Activity 4.1 - Hierarchical clustering

SUBMISSION INSTRUCTIONS

  1. Render to html
  2. Publish your html to RPubs
  3. Submit a link to your published solutions
#Loading packages needed for this assignment
library(tidyverse)
library(cluster)
library(factoextra)
library(patchwork)

Question 1

Consider three data sets below. Each data set contains three “clusters” in two dimensions. In the first, the clusters are three convex spheres. (A convex cluster is one where all points in the cluster can be connected with a straight line that does not leave the cluster.) In the second, one cluster is a sphere; one is a ring; and one is a half-moon. In the third, two clusters are spirals and one is a sphere. Our goal is to compare the performance of various hierarchical methods in clustering different cluster shapes.

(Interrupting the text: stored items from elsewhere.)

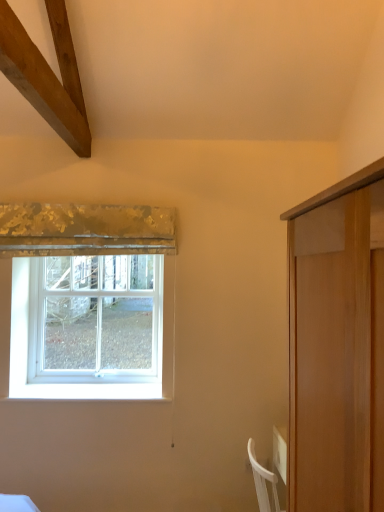 Question: Considering the relative sizes of gold textured fabric at upper left and white plastic window at left in the image provided, is gold textured fabric at upper left smaller than white plastic window at left?

Choices:
 (A) no
 (B) yes

Answer: (B)

Question: Considering the relative positions of gold textured fabric at upper left and white plastic window at left in the image provided, is gold textured fabric at upper left in front of white plastic window at left?

Choices:
 (A) no
 (B) yes

Answer: (B)

Question: From a real-world perspective, is gold textured fabric at upper left located higher than white plastic window at left?

Choices:
 (A) no
 (B) yes

Answer: (B)

Question: From the image's perspective, is gold textured fabric at upper left below white plastic window at left?

Choices:
 (A) yes
 (B) no

Answer: (B)

Question: From the image's perspective, does gold textured fabric at upper left appear higher than white plastic window at left?

Choices:
 (A) yes
 (B) no

Answer: (A)

Question: Are gold textured fabric at upper left and white plastic window at left located far from each other?

Choices:
 (A) no
 (B) yes

Answer: (A)

Question: Does white plastic window at left touch gold textured fabric at upper left?

Choices:
 (A) no
 (B) yes

Answer: (A)

Question: Is white plastic window at left positioned beyond the bounds of gold textured fabric at upper left?

Choices:
 (A) yes
 (B) no

Answer: (A)

Question: Is white plastic window at left closer to camera compared to gold textured fabric at upper left?

Choices:
 (A) yes
 (B) no

Answer: (B)

Question: Does white plastic window at left have a smaller size compared to gold textured fabric at upper left?

Choices:
 (A) no
 (B) yes

Answer: (A)

Question: Is white plastic window at left at the right side of gold textured fabric at upper left?

Choices:
 (A) no
 (B) yes

Answer: (A)

Question: From a real-world perspective, is white plastic window at left beneath gold textured fabric at upper left?

Choices:
 (A) yes
 (B) no

Answer: (A)

Question: Considering the positions of white plastic window at left and gold textured fabric at upper left in the image, is white plastic window at left taller or shorter than gold textured fabric at upper left?

Choices:
 (A) short
 (B) tall

Answer: (B)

three_spheres <- read.csv('Data/cluster_data1.csv')
ring_moon_sphere <- read.csv('Data/cluster_data2.csv')
two_spirals_sphere <- read.csv('Data/cluster_data3.csv')
library(cluster)
library(ggplot2)
library(patchwork)
library(dplyr)
datasets <- list(
  spheres = three_spheres,
  complex = ring_moon_sphere,
  spirals = two_spirals_sphere
)
cluster_and_plot <- function(data, method, dataset_name) {
  dist_mat <- dist(data)
  hc <- hclust(dist_mat, method = method)
  clusters <- cutree(hc, k = 3)
  sil <- silhouette(clusters, dist_mat)
  avg_sil <- mean(sil[, 3])
  
  df <- as.data.frame(data)
  df$cluster <- as.factor(clusters)
  
  ggplot(df, aes(x = df[,1], y = df[,2], color = cluster)) +
    geom_point(size = 1.5) +
    labs(
      title = paste0(dataset_name, " - ", method, "\n", "Avg Silhouette: ", round(avg_sil, 3)),
      x = "", y = ""
    ) +
    theme_minimal() +
    theme(legend.position = "none")
}
methods <- c("single", "complete", "average", "ward.D2")
plot_list <- list()

combinations <- expand.grid(dataset_name = names(datasets), method = methods, stringsAsFactors = FALSE)

plot_list <- setNames(
  lapply(seq_len(nrow(combinations)), function(i) {
    row <- combinations[i, ]
    cluster_and_plot(datasets[[row$dataset_name]], row$method, row$dataset_name)
  }),
  paste(combinations$dataset_name, combinations$method, sep = "_")
)
final_plot <- wrap_plots(plot_list, ncol = 4)
final_plot

Perform agglomerative clustering with single, complete, average, and Ward linkages. Cut each tree to produce three clusters. Produce 12 scatterplots, one per data set/linkage combination, showing the 3-cluster solution. Title each graph with the linkage used, as well as the average silhouette width (\(\bar s\)) for that clustering solution. Use patchwork to create a nice 4x3 grid of your plots.

Discuss the following:

  1. Which linkage works best for which scenario?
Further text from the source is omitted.